Gute Nachrichten für Pendler. Seit Donnerstag stehen am Bahnhof 216 weitere Stellplätze zur Verfügung. Bürgermeister Detlef Fleischmann (SPD) übergab die neue P+R-Anlage am Mittag. Damit hat sich die Gesamtzahl der Stellplätze in dem Bereich nahezu verdoppelt. „Ich kann nur hoffen, dass die Parkplätze jetzt ausreichen“, so der Bürgermeister. Angesichts von 3500 Pendlern täglich glaubt er jedoch, dass zumindest in einigen Jahren eine erneute Erweiterung notwendig sein könnte. Platz wäre genug. Denn neben den 5000 Quadratmeter, die jetzt als Parkplatz dienen, stehen im hinteren Bereich noch weitere 0,7 Hektar zur Verfügung, die die Stadt ebenfalls der Bahn AG abgekauft hat.

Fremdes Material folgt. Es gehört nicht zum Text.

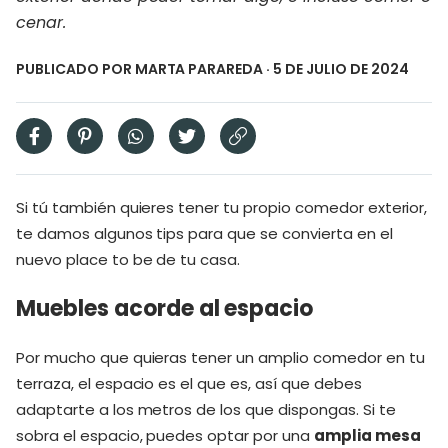
cenar.
PUBLICADO POR
MARTA PARAREDA
· 5 DE JULIO DE 2024
Si tú también quieres tener tu propio comedor exterior,
te damos algunos tips para que se convierta en el
nuevo place to be de tu casa.
Muebles acorde al espacio
Por mucho que quieras tener un amplio comedor en tu
terraza, el espacio es el que es, así que debes
adaptarte a los metros de los que dispongas. Si te
sobra el espacio, puedes optar por una
amplia mesa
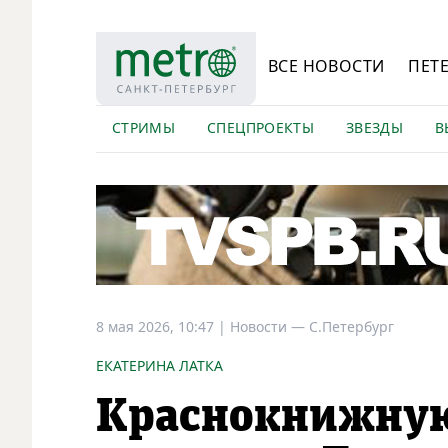
ВСЕ НОВОСТИ
ПЕТ
СТРИМЫ
СПЕЦПРОЕКТЫ
ЗВЕЗДЫ
В
8 мая 2026, 10:47
|
Новости —
С.Петербург
ЕКАТЕРИНА ЛАТКА
Краснокнижную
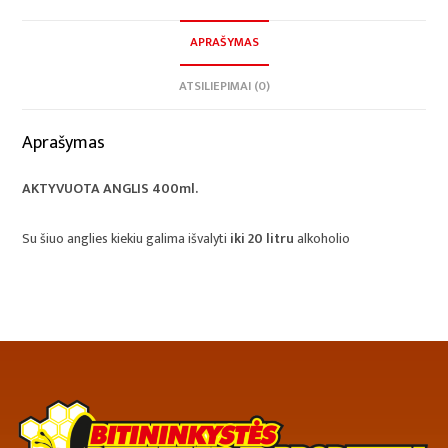
APRAŠYMAS
ATSILIEPIMAI (0)
Aprašymas
AKTYVUOTA ANGLIS 400ml.
Su šiuo anglies kiekiu galima išvalyti
iki 20 litru
alkoholio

Die Parkplatzsituation am Bahnhof Nauen ist seit vielen Jahren angespannt, die vorhandenen 162 befestigten reichen schon lange nicht mehr aus. Deshalb hatte die Kommune unlängst eine unbefestigte Fläche am Bahndamm von der Bahn AG gepachtet. Auch dort ist am Tage kaum ein freier Platz zu finden.

Fleischmann erinnerte daran, dass es bei dem Vorhaben einige Dinge gab, die nicht vorhersehbar waren. So musste man bei dem Bauvorhaben damit rechnen, dass auch Bombenblindgänger gefunden werden. Denn beim Bombardement am 20. April 1945 fielen rund 71 Tonnen Bomben auf Nauen. Bekannt war, dass es auf der jetzigen Fläche 13 Trichter gab. Blindgänger indes fand man nicht, dafür aber unter anderem fast 5000 Stück Handwaffenmunition, fünf Stück explosive Kampfmittel sowie 90 Kilogramm Kampfmittel ohne Sprengstoff. Hinzu kamen Unmengen an Schrott, darunter Bombensplitter.

Ein weiteres Handicap war die Tatsache, dass die Fläche Jahrzehnte lang als Bahnbetriebsfläche diente und somit unter anderem mit Öl und Schmierstoffen kontaminiert war. Dies erforderte einen Bodenaustausch. Als dann die Pflasterarbeiten beginnen sollten, kam die nächste Hiobsbotschaft: In den oberen Bodenschichten wurden Unmengen an Torf gefunden, teilweise lagen die Linsen nur 20 Zentimeter unter der Oberfläche – insbesondere da, wo sich Bombentrichter befanden. Bei den Explosionen war der in der Tiefe lagernde Torf offenbar nach oben katapultiert worden. Es blieb nichts anderes übrig, als den Boden auszutauschen – deutlich mehr als ursprünglich geplant war. Das war teuer und zeitaufwendig. Damit konnte der Fertigstellungstermin Weihnachten 2015 nicht mehr gehalten werden.

Insbesondere wegen des Torfes hat sich das Projekt noch mal stark verteuert. Am Ende kostete es rund 1,1 Millionen Euro. Erfreulich findet Fleischmann, dass der Großteil davon – vier Fünftel – gefördert worden ist. Ohne die Zuschüsse wäre der Bau nicht möglich gewesen.

Auf dem Parkplatz stehen acht LED-Straßenlampen, die nachts gedimmt werden können, um Strom zu sparen. Vorbereitet ist auch der spätere Stromanschluss für Elektrofahrzeuge. Ein Kabel liegt bereits im Boden. Wann die Ladestation errichtet wird, ist aber noch offen.